Azure Databricks Setup: A deep dive into every option🕵️
I was working with a customer and their security team wanted to know everything about the Azure Databricks workspace setup.
I thought my musings would be useful and worth sharing with all of you!
I’ll be focusing on Azure Databricks but the concepts and fundamentals should apply to AWS, GCP and Terraform scripts!

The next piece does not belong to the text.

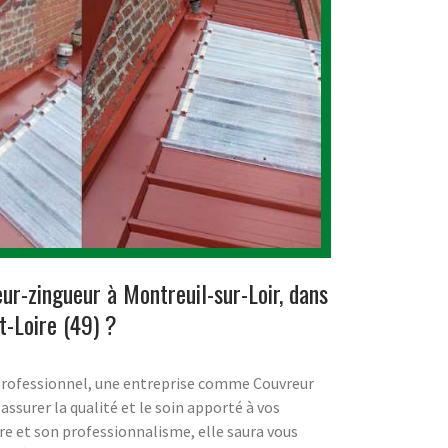
ur-zingueur à Montreuil-sur-Loir, dans
-Loire (49) ?
 professionnel, une entreprise comme Couvreur
assurer la qualité et le soin apporté à vos
ire et son professionnalisme, elle saura vous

The first place to start is to ensure that everyone is on the same page. That page is the Azure Databricks Administration Overview which can be found here: Azure Databricks administration introduction — Azure Databricks | Microsoft Learn
Here’s an excerpt from the link (but please read it fully when you get a chance):
To enable the account console and establish your first account admin, you’ll need to engage someone who has the Microsoft Entra ID (formerly Azure Active Directory) Global Administrator role. For security purposes, only someone with the Microsoft Entra ID Global Administrator role has permissions to assign the first account admin role. After completing these steps, you can remove the Global Administrator from the Azure Databricks account.

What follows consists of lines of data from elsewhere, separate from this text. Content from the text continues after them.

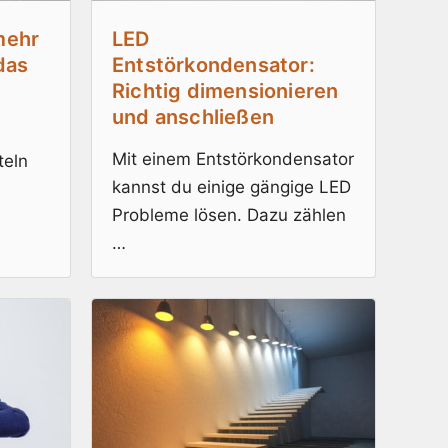
mehr
LED
das
Entstörkondensator:
Richtig dimensionieren
und anschließen
Mit einem Entstörkondensator
teln
kannst du einige gängige LED
Probleme lösen. Dazu zählen
…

The Global Administrator should use the following instructions:
1. Sign into your Azure Portal with your Global Admin credentials.

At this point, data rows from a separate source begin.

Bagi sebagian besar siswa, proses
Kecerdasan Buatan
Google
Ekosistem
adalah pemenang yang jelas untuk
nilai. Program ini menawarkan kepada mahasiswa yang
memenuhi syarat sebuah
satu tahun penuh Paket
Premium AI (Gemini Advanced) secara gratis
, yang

2. Go to accounts.azuredatabricks.net and sign in with Microsoft Entra ID. Azure Databricks automatically creates an account admin role for you.
3. Click User management.
4. Find and click the username of the user you want to delegate the account admin role to.
5. On the Roles tab, turn on Account admin.
Once another user has the account admin role, the Microsoft Entra ID Global Administrator no longer needs to be involved. The new account admin can remove the Global Administrator from the Azure Databricks account and assign other users the account admin role.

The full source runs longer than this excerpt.